Salary Sacrifice tab
Calculate the NI savings from making pension contributions via salary sacrifice. Your salary is reduced on paper, saving you 8% employee NI and your employer 15% employer NI. If your employer passes on their NI saving, even more goes into your pension. The calculator shows exactly how much extra ends up in your pot.
Share your result
Every input is encoded in the URL. Click Share to send your exact scenario to a colleague, partner, or financial adviser.
The Formula
Workplace pension contributions are calculated as a percentage of pensionable earnings:
Employee Contribution = Pensionable Earnings × Employee Rate
Employer Contribution = Pensionable Earnings × Employer Rate
Total Annual Pension = Employee + Employer contributions
Tax Relief (basic rate) = Employee Contribution × 20%
Salary Sacrifice NI Saving:
Employee NI saved = Sacrifice Amount × 8% (on £12,570–£50,270)

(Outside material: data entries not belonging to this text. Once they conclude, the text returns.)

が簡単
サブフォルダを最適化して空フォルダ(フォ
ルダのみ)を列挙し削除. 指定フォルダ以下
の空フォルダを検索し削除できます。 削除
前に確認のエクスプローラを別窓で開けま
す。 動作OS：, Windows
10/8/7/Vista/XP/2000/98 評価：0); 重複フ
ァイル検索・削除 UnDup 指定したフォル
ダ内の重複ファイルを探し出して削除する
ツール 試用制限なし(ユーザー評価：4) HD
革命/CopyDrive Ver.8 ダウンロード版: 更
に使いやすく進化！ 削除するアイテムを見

Employer NI saved = Sacrifice Amount × 15% (from April 2025)
Pot Projection:
Pot(year N) = (Pot(N−1) + Annual Contributions) × (1 + Growth Rate)

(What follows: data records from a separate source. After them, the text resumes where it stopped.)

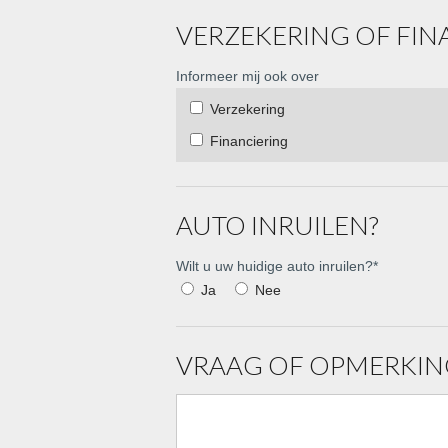
VERZEKERING OF FIN
Informeer mij ook over
Verzekering
Financiering
AUTO INRUILEN?
Wilt u uw huidige auto inruilen?
*
Ja
Nee
VRAAG OF OPMERKIN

The qualifying earnings basis means only the slice of your salary between £6,240 and £50,270 counts for pension contributions. On a £30,000 salary, that's £23,760 pensionable — not the full £30,000. Some employers use full salary or basic salary basis, which gives higher contributions.
Auto-enrolment minimum is 8% total (5% employee + 3% employer) on qualifying earnings. Many employers offer more generous schemes above this minimum.
Example
Sarah — Admin Assistant, 32, Birmingham, £28,000
Sarah earns £28,000 and her employer uses the auto-enrolment minimums: 5% employee and 3% employer on qualifying earnings basis.
My Contributions tab
Sarah's effective cost is only £870/yr after tax relief, but £1,741 goes into her pension. That's a 100% uplift from employer match and tax relief.
Salary Sacrifice comparison
If Sarah switches to salary sacrifice, she also saves NI:
If her employer passes on their £163 NI saving, Sarah's pension pot gets an extra £163/yr — money that would otherwise go to HMRC.